HARRISBURG, Pa. (RNS) – When Harris Zafar’s oldest child starts middle school in the fall, Zafar plans to sit down with the school administration for a talk.
“Here’s the deal,” Zafar said he'll explain. “We’re Muslim and my son is going to have to leave early on Fridays. We’re going to need to have a conversation about how to make sure he doesn’t fall behind in class.”
Zafar, who works in software development in Portland, Ore., has long negotiated with his own employers for hours off on Fridays – longer lunch breaks, half-day schedules on that workday and extra hours other days – so he could attend Islam’s weekly prayer service. Known as Jummah, or the day of gathering, it is somewhat comparable to the Christian or Jewish Sabbath.
This spring, when his mosque began a serious push to promote the importance of attending Jummah, Zafar approached his children’s teachers about the need to take time off from school, too. Now that campaign, led by the Ahmadiyya Muslim Community USA, is going national.
“Some weeks Friday passes and we don’t even realize it was the day of Jummah,” said Imam Azhar Haneef, the group’s lead missionary, who announced the national initiative during his Friday sermon at the group’s 71st annual convention, Jalsa Salana USA. The event was attended by more than 9,000 Muslims, part of the Ahmadiyya sect, in Harrisburg on July 12.
The group's national campaign, Haneef said, is intended to push members to understand that attending Jummah regularly is an “ark” that protects Muslims. In particular, the initiative will urge all students to at least attend Jummah on the first Friday of each month.

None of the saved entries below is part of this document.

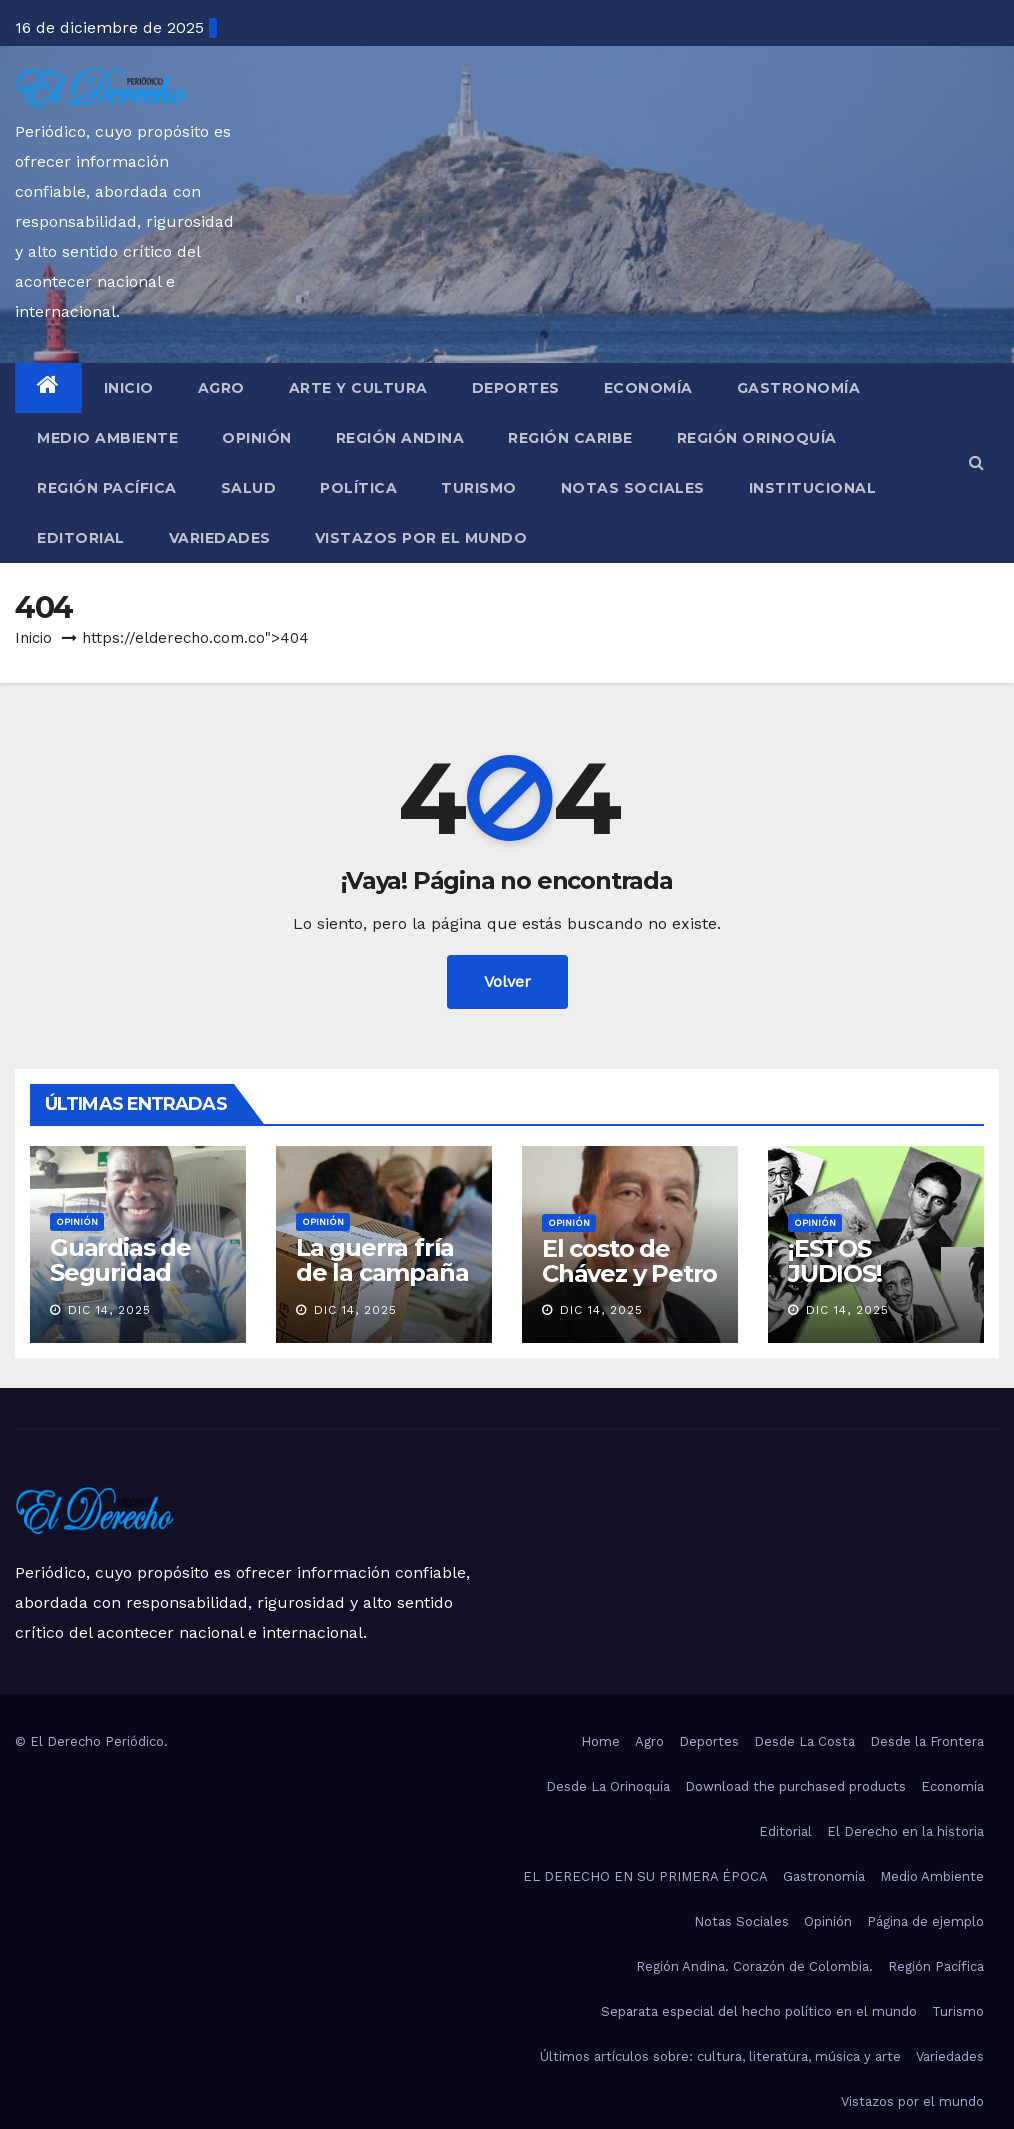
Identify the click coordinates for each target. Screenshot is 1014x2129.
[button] (976, 462)
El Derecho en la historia (905, 1831)
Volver (507, 981)
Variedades (220, 538)
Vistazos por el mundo (421, 538)
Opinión (257, 438)
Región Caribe (570, 438)
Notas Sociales (633, 488)
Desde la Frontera (927, 1741)
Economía (648, 388)
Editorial (81, 538)
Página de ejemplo (925, 1921)
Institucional (813, 488)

“Even though Jummah is mandatory every Friday, we have to walk before you run,” said Faheem Younus, who heads the campaign. “There is such an inertia right now that we have to first break. Then students will see the spiritual benefits, and that by taking one half day a week is not really hurting their progress, and this will grow.”
Considered obligatory for adult Muslim men who are not sick or traveling, Jummah prayer is a form of congregational worship held in the early afternoon every Friday. It replaces the daily noon prayer, zuhr, and is preceded by a sermon delivered by an imam. Friday is not considered a day of rest like the Christian or Jewish Sabbath, though; worshippers are encouraged in the Quran to return to their usual business after the prayers are complete “so they are not a burden on the economy,” Younus said.
A verse of the Quran — near the end of a chapter titled “Al Jummah” — instructs believers to “hasten to the remembrance of Allah and leave off all business” when the call to prayer is made on Fridays. One saying of the Prophet Muhammad compares the day of Friday to the two festivals of Eid that Muslims celebrate every year.
But just as many Jews and Christians have begun to violate the Sabbath, Haneef said, Muslims have also forgotten the importance of Jummah in Islam.
Haneef and Younus attribute the falloff in part to the difficulty of asking for religious accommodations from one’s place of work. In many Muslim countries, Friday is part of the weekend, in recognition of Muslims who want to attend Jummah and spend the day with their families. But in the U.S., many Muslims struggle to negotiate for time off from school or work.
In religious discrimination complaints filed against companies, including Amazon, Hertz and Wisconsin manufacturing plant Ariens Co., Muslims around the country have reported being prevented from taking prayer breaks throughout their workday.
“A lot of people have just never asked,” Younus said. “They feel intimidated or embarrassed or ashamed. It's shocking to me how we have simply caved into something which we should not be embarrassed about.”
Next month, to combat that intimidation, the organization will publish a letter outlining the reasons for requesting time off so any Muslim students or employees can show it to their teachers and employers.
Zafar said he has hope that the campaign, working through individual Muslims and their employers, will create more space for Jummah in the culture — and among Muslims themselves.
“I’ve been very lucky and haven’t had much of an issue when I brought this up with my bosses, at least working in the corporate environment,” Zafar said.
“And for my kids, when we sit them down and explain why we’re doing this, I believe they start to understand that Friday prayer is a very important Islamic institution and that no matter what we’re doing in life, this has to come first.”